Search code examples
perlutf-8

Why does File::Slurp get UTF8 characters wrong when I use open ':std', ':encoding(UTF-8)';?


I have a Perl 5.30.0 program on Ubuntu where the combination of File::Slurp and open ':std', ':encoding(UTF-8)' results in UTF8 not getting read correctly:

use strict;
use warnings;
use open ':std', ':encoding(UTF-8)';
use File::Slurp;

my $text = File::Slurp::slurp('input.txt');
print "$text\n";

with "input.txt" being an UTF8 encoded text file with this content (no BOM):

ö

When I run this, the ö gets displayed as ö. Only when I remove the use open... line, it works as expected and the ö is printed as an ö.

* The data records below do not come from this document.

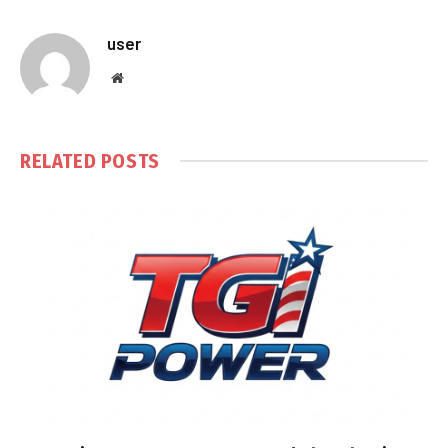
user
Website
RELATED
POSTS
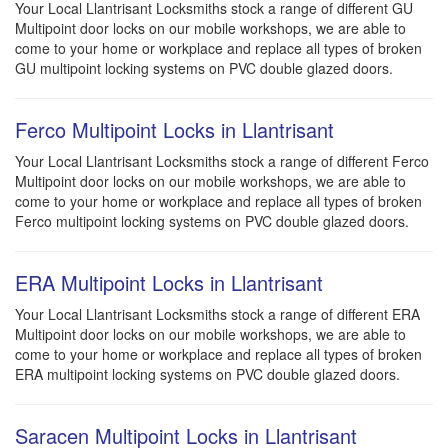
Your Local Llantrisant Locksmiths stock a range of different GU
Multipoint door locks on our mobile workshops, we are able to
come to your home or workplace and replace all types of broken
GU multipoint locking systems on PVC double glazed doors.
Ferco Multipoint Locks in Llantrisant
Your Local Llantrisant Locksmiths stock a range of different Ferco
Multipoint door locks on our mobile workshops, we are able to
come to your home or workplace and replace all types of broken
Ferco multipoint locking systems on PVC double glazed doors.
ERA Multipoint Locks in Llantrisant
Your Local Llantrisant Locksmiths stock a range of different ERA
Multipoint door locks on our mobile workshops, we are able to
come to your home or workplace and replace all types of broken
ERA multipoint locking systems on PVC double glazed doors.
Saracen Multipoint Locks in Llantrisant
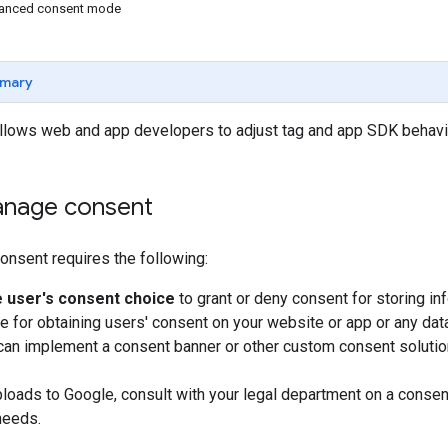
vanced consent mode
mary
lows web and app developers to adjust tag and app SDK behavi
nage consent
nsent requires the following:
e user's consent choice
to grant or deny consent for storing inf
e for obtaining users' consent on your website or app or any da
can implement a consent banner or other custom consent soluti
ploads to Google, consult with your legal department on a consen
needs.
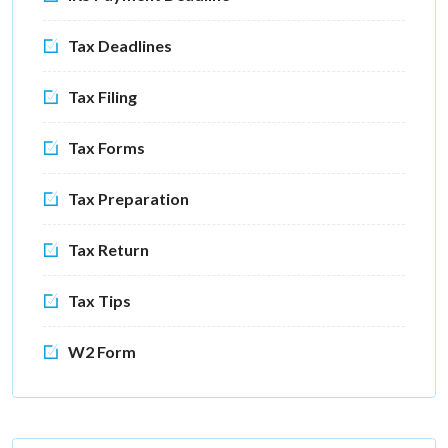
Tax Deadlines
Tax Filing
Tax Forms
Tax Preparation
Tax Return
Tax Tips
W2 Form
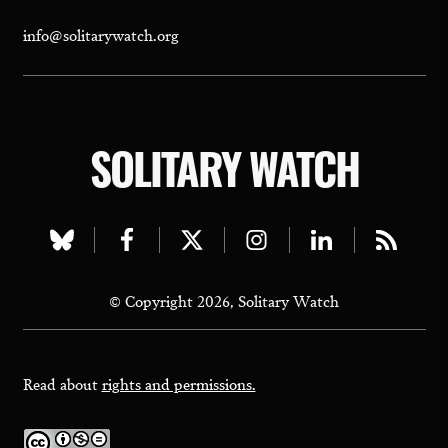
info@solitarywatch.org
SOLITARY WATCH
Visit
Visit
Visit
Visit
Visit
Visit
our
our
our
our
our
our
© Copyright 2026, Solitary Watch
bluesky
facebook
twitter
instagram
linkedin
rss
page
page
page
page
page
page
Read about
rights and permissions.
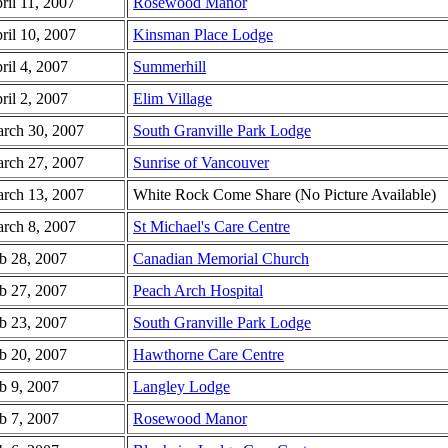
ril 11, 2007
Rosewood Manor
ril 10, 2007
Kinsman Place Lodge
ril 4, 2007
Summerhill
ril 2, 2007
Elim Village
rch 30, 2007
South Granville Park Lodge
rch 27, 2007
Sunrise of Vancouver
rch 13, 2007
White Rock Come Share (No Picture Available)
rch 8, 2007
St Michael's Care Centre
b 28, 2007
Canadian Memorial Church
b 27, 2007
Peach Arch Hospital
b 23, 2007
South Granville Park Lodge
b 20, 2007
Hawthorne Care Centre
b 9, 2007
Langley Lodge
b 7, 2007
Rosewood Manor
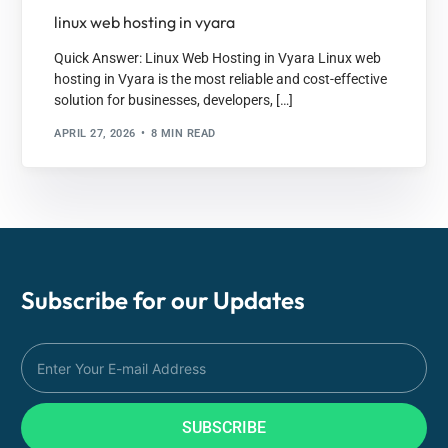
linux web hosting in vyara
Quick Answer: Linux Web Hosting in Vyara Linux web
hosting in Vyara is the most reliable and cost-effective
solution for businesses, developers, […]
APRIL 27, 2026
8 MIN READ
Subscribe for our
Updates
SUBSCRIBE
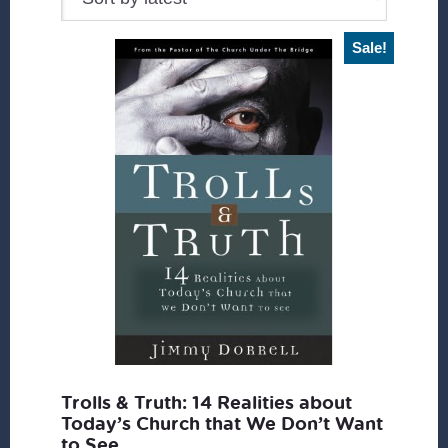
Sale!
Trolls & Truth: 14 Realities about
Today’s Church that We Don’t Want
to See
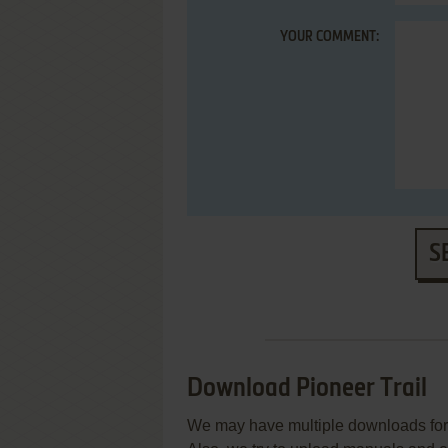
YOUR COMMENT:
S
Download Pioneer Trail
We may have multiple downloads for 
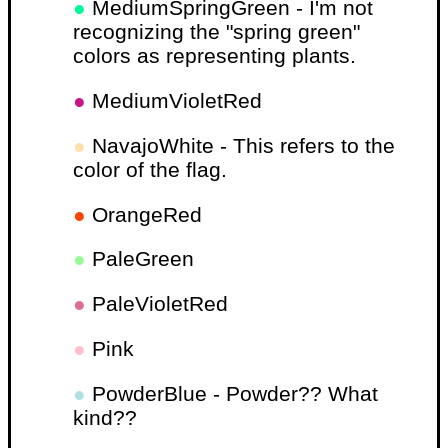
●
MediumSpringGreen - I'm not
recognizing the "spring green"
colors as representing plants.
●
MediumVioletRed
●
NavajoWhite - This refers to the
color of the flag.
●
OrangeRed
●
PaleGreen
●
PaleVioletRed
●
Pink
●
PowderBlue - Powder?? What
kind??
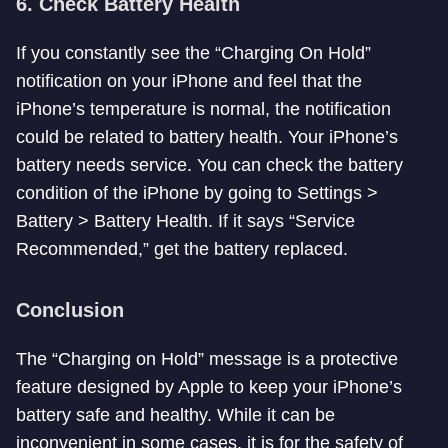
6. Check Battery Health
If you constantly see the “Charging On Hold”
notification on your iPhone and feel that the
iPhone’s temperature is normal, the notification
could be related to battery health. Your iPhone’s
battery needs service. You can check the battery
condition of the iPhone by going to Settings >
Battery > Battery Health. If it says “Service
Recommended,” get the battery replaced.
Conclusion
The “Charging on Hold” message is a protective
feature designed by Apple to keep your iPhone’s
battery safe and healthy. While it can be
inconvenient in some cases, it is for the safety of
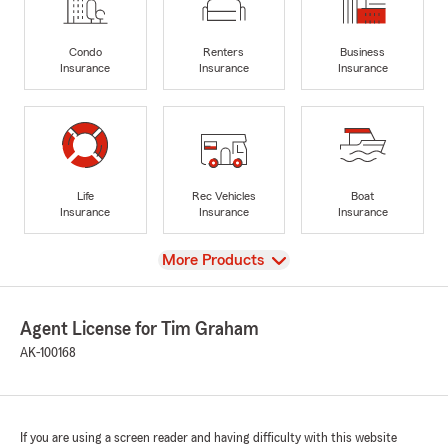
Condo
Renters
Business
Insurance
Insurance
Insurance
Life
Rec Vehicles
Boat
Insurance
Insurance
Insurance
View
More Products
Agent License for Tim Graham
AK-100168
If you are using a screen reader and having difficulty with this website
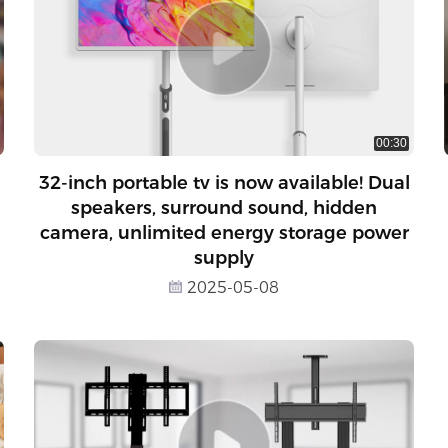
00:30
32-inch portable tv is now available! Dual
speakers, surround sound, hidden
camera, unlimited energy storage power
supply
2025-05-08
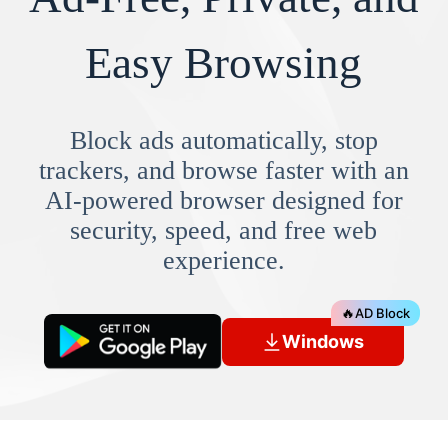
Easy Browsing
Block ads automatically, stop
trackers, and browse faster with an
AI-powered browser designed for
security, speed, and free web
experience.
🔥
AD Block
Windows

When I manually read the file like below, everything works as expected and I do get the ö:

$text = '';
open my $F, '<', "input.txt" or die "Cannot open file: $!";
while (<$F>) {
    $text .= $_;
}
close $F;
print "$text\n";

Why is that and what is the best way to go here? Is the open pragma outdated or am I missing something else?


Solution

  • As with many pragmas,[1] the effect of use open is lexically-scoped.[2] This means it only affects the remainder of the block or file in which it's found. Such a pragma doesn't affect code in functions outside of its scope, even if they are called from which its scope.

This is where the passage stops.